> _WORK ORDER_:
Starting from the line that contains "Inscrivez-vous à la newsletter et", reproduce each line exactly through the end of the material, and include no other lines.
•••
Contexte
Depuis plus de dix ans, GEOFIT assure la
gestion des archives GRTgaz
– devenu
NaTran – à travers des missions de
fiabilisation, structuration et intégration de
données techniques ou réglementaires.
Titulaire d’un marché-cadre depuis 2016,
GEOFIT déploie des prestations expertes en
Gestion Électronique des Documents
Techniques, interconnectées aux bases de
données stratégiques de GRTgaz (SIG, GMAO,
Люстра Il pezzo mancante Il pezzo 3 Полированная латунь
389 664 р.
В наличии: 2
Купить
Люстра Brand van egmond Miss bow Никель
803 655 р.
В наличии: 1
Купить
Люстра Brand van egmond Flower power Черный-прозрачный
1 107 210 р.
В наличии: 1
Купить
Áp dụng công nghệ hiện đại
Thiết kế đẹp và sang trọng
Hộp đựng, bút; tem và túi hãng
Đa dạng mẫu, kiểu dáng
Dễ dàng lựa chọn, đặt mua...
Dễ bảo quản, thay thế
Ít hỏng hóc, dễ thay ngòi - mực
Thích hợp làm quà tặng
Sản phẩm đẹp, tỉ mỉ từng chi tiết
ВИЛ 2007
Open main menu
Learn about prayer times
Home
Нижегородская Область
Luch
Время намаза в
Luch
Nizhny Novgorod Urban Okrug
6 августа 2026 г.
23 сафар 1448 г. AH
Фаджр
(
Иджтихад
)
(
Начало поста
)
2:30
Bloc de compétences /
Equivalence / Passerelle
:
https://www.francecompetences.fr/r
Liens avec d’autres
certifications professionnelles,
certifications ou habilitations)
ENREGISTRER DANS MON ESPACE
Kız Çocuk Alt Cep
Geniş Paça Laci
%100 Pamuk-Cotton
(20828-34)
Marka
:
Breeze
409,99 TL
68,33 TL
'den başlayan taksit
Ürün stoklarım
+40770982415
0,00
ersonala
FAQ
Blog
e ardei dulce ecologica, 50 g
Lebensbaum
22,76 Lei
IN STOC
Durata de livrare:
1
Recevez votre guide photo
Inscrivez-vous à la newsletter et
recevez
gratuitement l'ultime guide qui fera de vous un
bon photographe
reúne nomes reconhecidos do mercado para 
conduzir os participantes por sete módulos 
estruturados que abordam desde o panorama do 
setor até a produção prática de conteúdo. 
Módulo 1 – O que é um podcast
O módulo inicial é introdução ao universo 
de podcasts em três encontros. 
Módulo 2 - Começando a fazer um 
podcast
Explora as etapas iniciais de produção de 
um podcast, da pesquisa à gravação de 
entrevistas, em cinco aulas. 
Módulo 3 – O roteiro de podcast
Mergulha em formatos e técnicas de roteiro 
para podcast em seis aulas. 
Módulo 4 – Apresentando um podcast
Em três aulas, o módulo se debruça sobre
•••
> _EXERCISE SOLUTION_:
Inscrivez-vous à la newsletter et
recevez
gratuitement l'ultime guide qui fera de vous un
bon photographe
reúne nomes reconhecidos do mercado para 
conduzir os participantes por sete módulos 
estruturados que abordam desde o panorama do 
setor até a produção prática de conteúdo. 
Módulo 1 – O que é um podcast
O módulo inicial é introdução ao universo 
de podcasts em três encontros. 
Módulo 2 - Começando a fazer um 
podcast
Explora as etapas iniciais de produção de 
um podcast, da pesquisa à gravação de 
entrevistas, em cinco aulas. 
Módulo 3 – O roteiro de podcast
Mergulha em formatos e técnicas de roteiro 
para podcast em seis aulas. 
Módulo 4 – Apresentando um podcast
Em três aulas, o módulo se debruça sobre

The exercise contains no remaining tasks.